An aspiring politician for Aleipata Itupa i Luga whose candidacy has been declared void by the Supreme Court has called on the government to review the Electoral Act.
Leo’o Dr. John Adams refused to say that the recent amendment involving the monotaga is discriminatory, but he said it’s unfair and unclear.
“I believe it needs to be relooked at and reviewed,” he told the Weekend Observer. “There are a lot of loopholes there that must be shored up.”
On Wednesday, the Supreme Court ruled in favour of an eligibility challenge brought by incumbent M.P., Amituana’i Fagaivalu Samu against Leo’o. The complainant argued that Leo’o had not provided his monotaga as the law demands.
Outside Court yesterday, Leo’o said he is one of many candidates who had served their villages for many years and is struggling to understand the Electoral Act, especially the monotaga clause.

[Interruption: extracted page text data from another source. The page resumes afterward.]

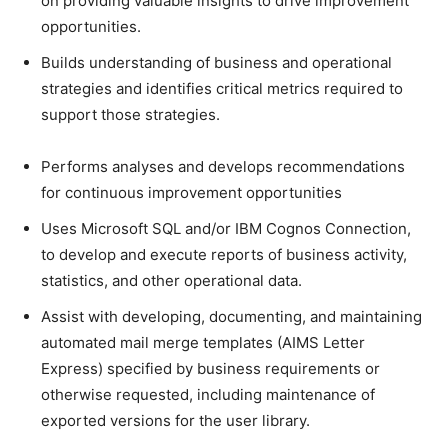
on providing valuable insights to drive improvement
opportunities.
Builds understanding of business and operational
strategies and identifies critical metrics required to
support those strategies.
Performs analyses and develops recommendations
for continuous improvement opportunities
Uses Microsoft SQL and/or IBM Cognos Connection,
to develop and execute reports of business activity,
statistics, and other operational data.
Assist with developing, documenting, and maintaining
automated mail merge templates (AIMS Letter
Express) specified by business requirements or
otherwise requested, including maintenance of
exported versions for the user library.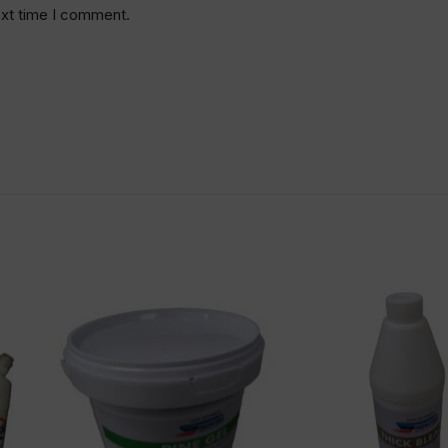
ext time I comment.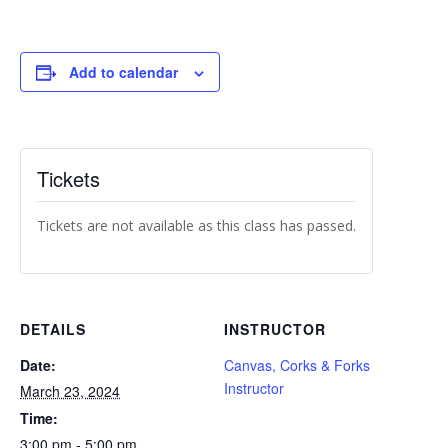
Add to calendar
Tickets
Tickets are not available as this class has passed.
DETAILS
INSTRUCTOR
Date:
Canvas, Corks & Forks
Instructor
March 23, 2024
Time:
3:00 pm - 5:00 pm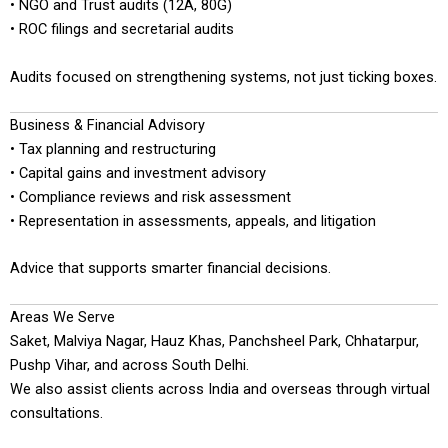
• NGO and Trust audits (12A, 80G)
• ROC filings and secretarial audits
Audits focused on strengthening systems, not just ticking boxes.
Business & Financial Advisory
• Tax planning and restructuring
• Capital gains and investment advisory
• Compliance reviews and risk assessment
• Representation in assessments, appeals, and litigation
Advice that supports smarter financial decisions.
Areas We Serve
Saket, Malviya Nagar, Hauz Khas, Panchsheel Park, Chhatarpur,
Pushp Vihar, and across South Delhi.
We also assist clients across India and overseas through virtual
consultations.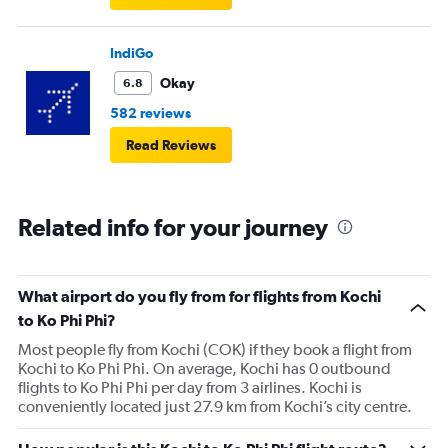
IndiGo
Okay
6.8
582 reviews
Read Reviews
Related info for your journey
What airport do you fly from for flights from Kochi
to Ko Phi Phi?
Most people fly from Kochi (COK) if they book a flight from
Kochi to Ko Phi Phi. On average, Kochi has 0 outbound
flights to Ko Phi Phi per day from 3 airlines. Kochi is
conveniently located just 27.9 km from Kochi’s city centre.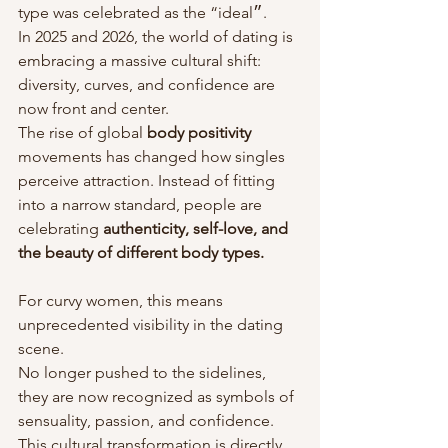
type was celebrated as the “ideal״. 
In 2025 and 2026, the world of dating is 
embracing a massive cultural shift: 
diversity, curves, and confidence are 
now front and center. 
The rise of global 
body positivity
movements has changed how singles 
perceive attraction. Instead of fitting 
into a narrow standard, people are 
celebrating 
authenticity, self-love, and 
the beauty of different body types.
For curvy women, this means 
unprecedented visibility in the dating 
scene. 
No longer pushed to the sidelines, 
they are now recognized as symbols of 
sensuality, passion, and confidence. 
This cultural transformation is directly 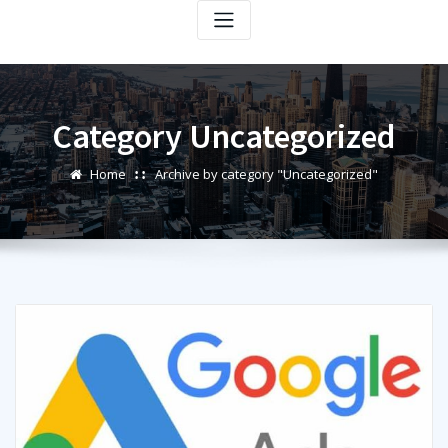
Category Uncategorized
Home
Archive by category "Uncategorized"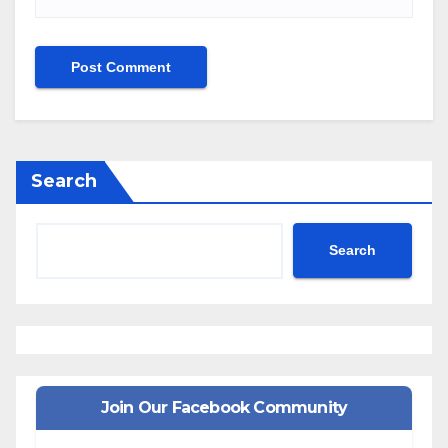
Search
Search
Join Our Facebook Community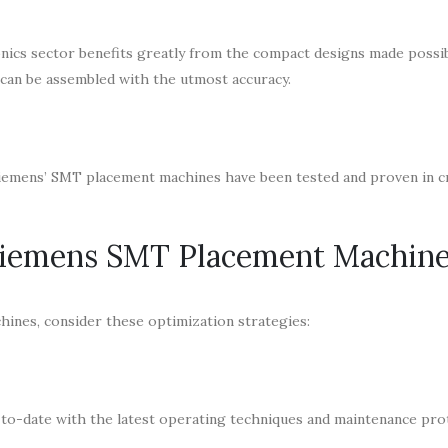
ics sector benefits greatly from the compact designs made possi
can be assembled with the utmost accuracy.
Siemens’ SMT placement machines have been tested and proven in cr
 Siemens SMT Placement Machin
ines, consider these optimization strategies:
p-to-date with the latest operating techniques and maintenance pro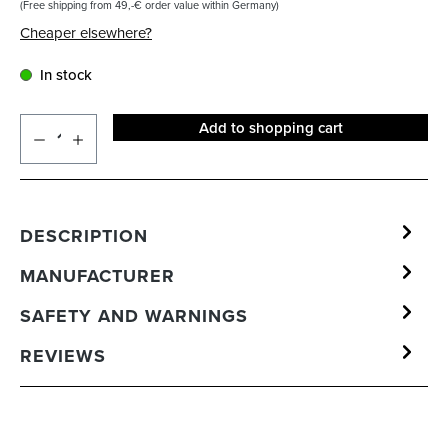
(Free shipping from 49,-€ order value within Germany)
Cheaper elsewhere?
In stock
Add to shopping cart
DESCRIPTION
MANUFACTURER
SAFETY AND WARNINGS
REVIEWS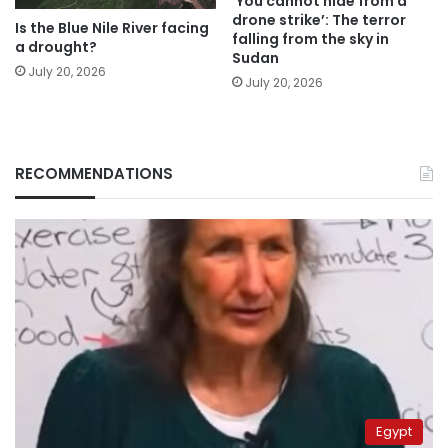
‘You cannot hide from a
drone strike’: The terror
Is the Blue Nile River facing
falling from the sky in
a drought?
Sudan
July 20, 2026
July 20, 2026
RECOMMENDATIONS
Egypt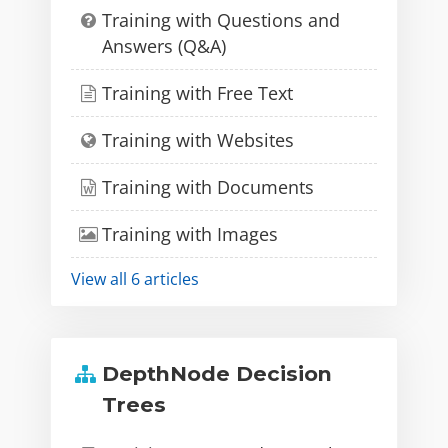
Training with Questions and
Answers (Q&A)
Training with Free Text
Training with Websites
Training with Documents
Training with Images
View all 6 articles
DepthNode Decision
Trees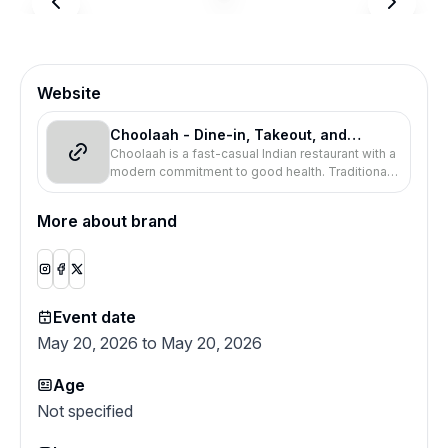
Website
Choolaah - Dine-in, Takeout, and
Choolaah is a fast-casual Indian restaurant with a
Delivery
modern commitment to good health. Traditional
Indian recipes, spices, and tandoor cooking.
More about brand
Event date
May 20, 2026 to May 20, 2026
Age
Not specified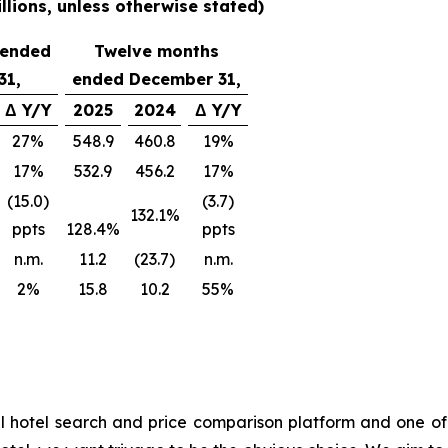
lions, unless otherwise stated)
 ended
Twelve months
31,
ended December 31,
Δ Y/Y
2025
2024
Δ Y/Y
27%
548.9
460.8
19%
17%
532.9
456.2
17%
(15.0)
(3.7)
132.1%
ppts
128.4%
ppts
n.m.
11.2
(23.7)
n.m.
2%
15.8
10.2
55%
l hotel search and price comparison platform and one of 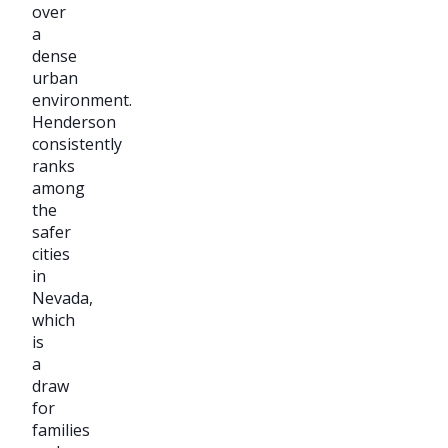
over
a
dense
urban
environment.
Henderson
consistently
ranks
among
the
safer
cities
in
Nevada,
which
is
a
draw
for
families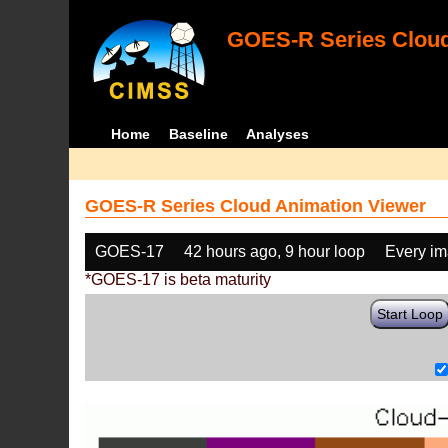
GOES-R Series Cloud
Home
Baseline
Analyses
GOES-R Series Cloud Animation Viewer
GOES-17
42 hours ago, 9 hour loop
Every i
*GOES-17 is beta maturity
Start Loop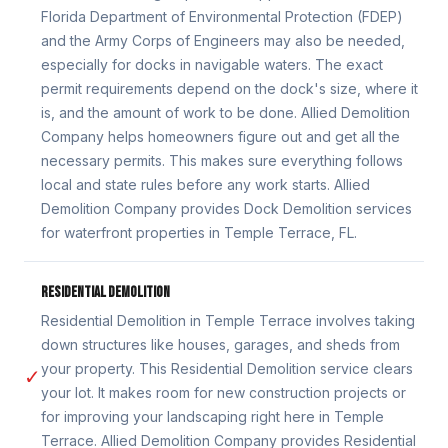
Florida Department of Environmental Protection (FDEP)
and the Army Corps of Engineers may also be needed,
especially for docks in navigable waters. The exact
permit requirements depend on the dock's size, where it
is, and the amount of work to be done. Allied Demolition
Company helps homeowners figure out and get all the
necessary permits. This makes sure everything follows
local and state rules before any work starts. Allied
Demolition Company provides Dock Demolition services
for waterfront properties in Temple Terrace, FL.
RESIDENTIAL DEMOLITION
Residential Demolition in Temple Terrace involves taking
down structures like houses, garages, and sheds from
your property. This Residential Demolition service clears
✓
your lot. It makes room for new construction projects or
for improving your landscaping right here in Temple
Terrace. Allied Demolition Company provides Residential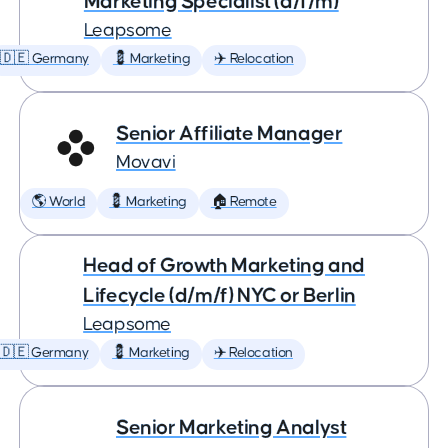
Marketing Specialist (d/f/m)
Leapsome
🇩🇪 Germany
💈 Marketing
✈️ Relocation
Senior Affiliate Manager
Movavi
🌎 World
💈 Marketing
🏠 Remote
Head of Growth Marketing and
Lifecycle (d/m/f) NYC or Berlin
Leapsome
🇩🇪 Germany
💈 Marketing
✈️ Relocation
Senior Marketing Analyst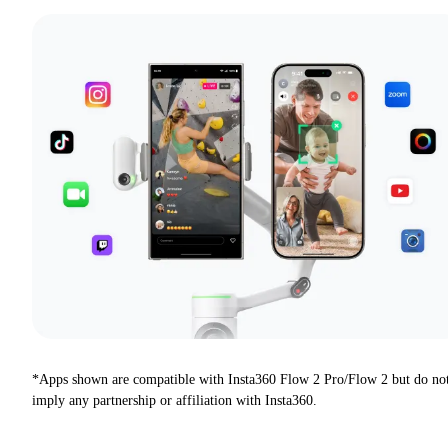
*Apps shown are compatible with Insta360 Flow 2 Pro/Flow 2 but do no
imply any partnership or affiliation with Insta360.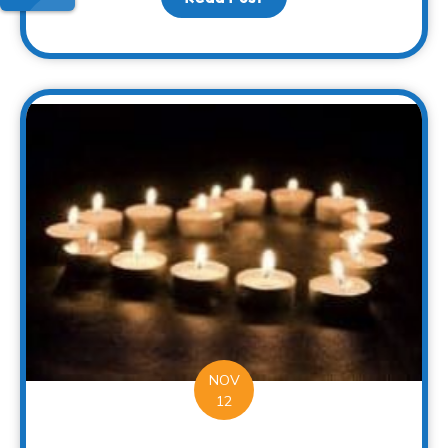
NOV
12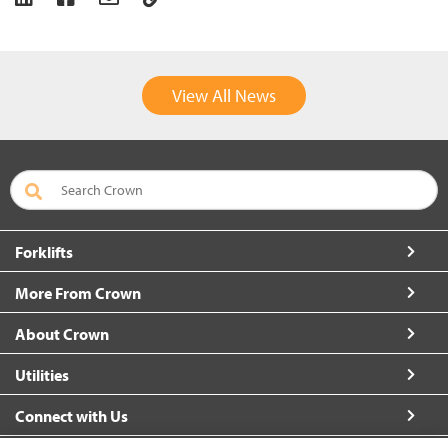
View All News
Forklifts
More From Crown
About Crown
Utilities
Connect with Us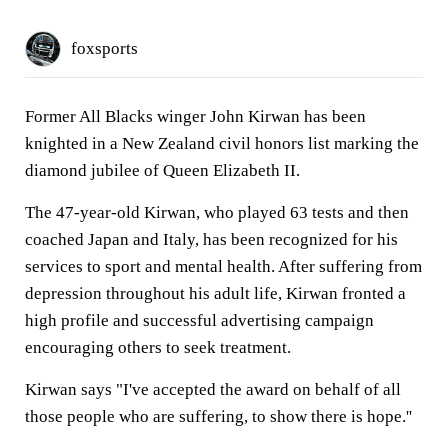
foxsports
Former All Blacks winger John Kirwan has been
knighted in a New Zealand civil honors list marking the
diamond jubilee of Queen Elizabeth II.
The 47-year-old Kirwan, who played 63 tests and then
coached Japan and Italy, has been recognized for his
services to sport and mental health. After suffering from
depression throughout his adult life, Kirwan fronted a
high profile and successful advertising campaign
encouraging others to seek treatment.
Kirwan says "I've accepted the award on behalf of all
those people who are suffering, to show there is hope.''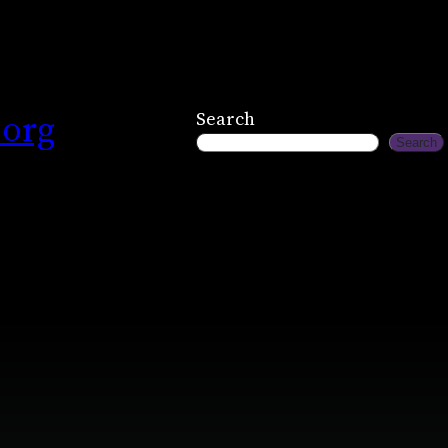
.org
Search
Search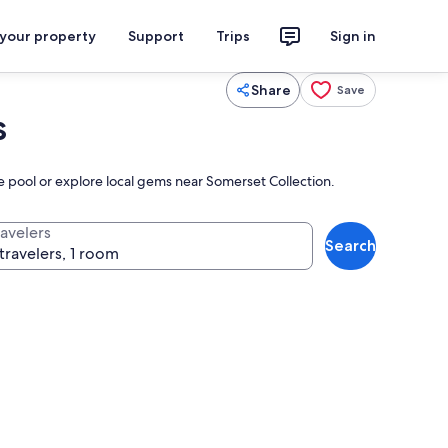
 your property
Support
Trips
Sign in
Share
Save
s
he pool or explore local gems near Somerset Collection.
ravelers
Search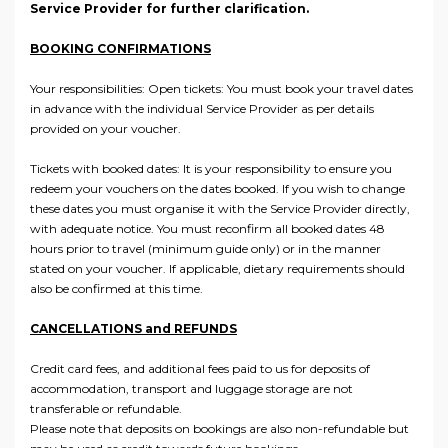
Service Provider for further clarification.
BOOKING CONFIRMATIONS
Your responsibilities: Open tickets: You must book your travel dates
in advance with the individual Service Provider as per details
provided on your voucher.
Tickets with booked dates: It is your responsibility to ensure you
redeem your vouchers on the dates booked. If you wish to change
these dates you must organise it with the Service Provider directly,
with adequate notice. You must reconfirm all booked dates 48
hours prior to travel (minimum guide only) or in the manner
stated on your voucher. If applicable, dietary requirements should
also be confirmed at this time.
CANCELLATIONS and REFUNDS
Credit card fees, and additional fees paid to us for deposits of
accommodation, transport and luggage storage are not
transferable or refundable.
Please note that deposits on bookings are also non-refundable but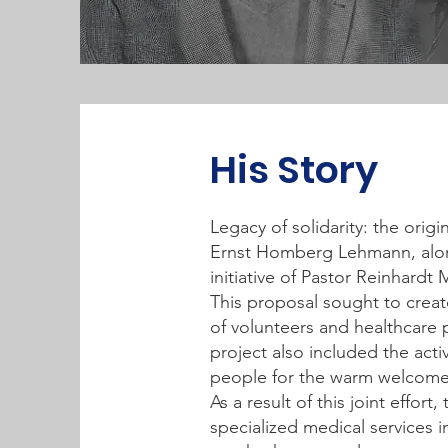
His Story
Legacy of solidarity: the orig
Ernst Homberg Lehmann, alon
initiative of Pastor Reinhardt
This proposal sought to creat
of volunteers and healthcare 
project also included the acti
people for the warm welcome
As a result of this joint effor
specialized medical services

He believes the government had rushed the amendment to be passed and as a result have overlooked a number of issues. He said the amendment should not have been made until the next Parliamentary term.
“To be quite honest I thought this new amendment should only be implemented in the next General Elections,” said Leo’o, adding there are many issues that are “incomplete” and “unclear.”
For example, Leo’o said the amendment will allow others who do not have chiefly titles to get their matai titles and render their monotaga only for three consecutive years so they can qualify for the elections.
“This new amendment is unfair for us who have rendered our monotaga on an on and off basis because we travel overseas for work. What it does is that it tells someone to just get a matai title and render your monotaga only three years before the election and you should be okay.”
Asked if he thinks the amendment is discriminatory, Leo’o said he can’t comment from a legal perspective but from an ordinary perspective, the amendment needs to be reviewed.
“My opinion is that the government needs to revisit the amendment because it has not been prepared well. What about people who have rendered monotaga for 20 to 30 years on an on and off basis?” Leo’o also believes the amendment limits and discourages election candidates. This is unfortunate with Leo’o saying he believes the opportunity should be given to people to have a voice and represent their constituencies in Parliament.
Having said that, Leo’o said he accepts the Court ruling but said he would not give up on his political aspirations.
He thanked his supporters, his village of Lalomanu and his family for their prayers and moral support.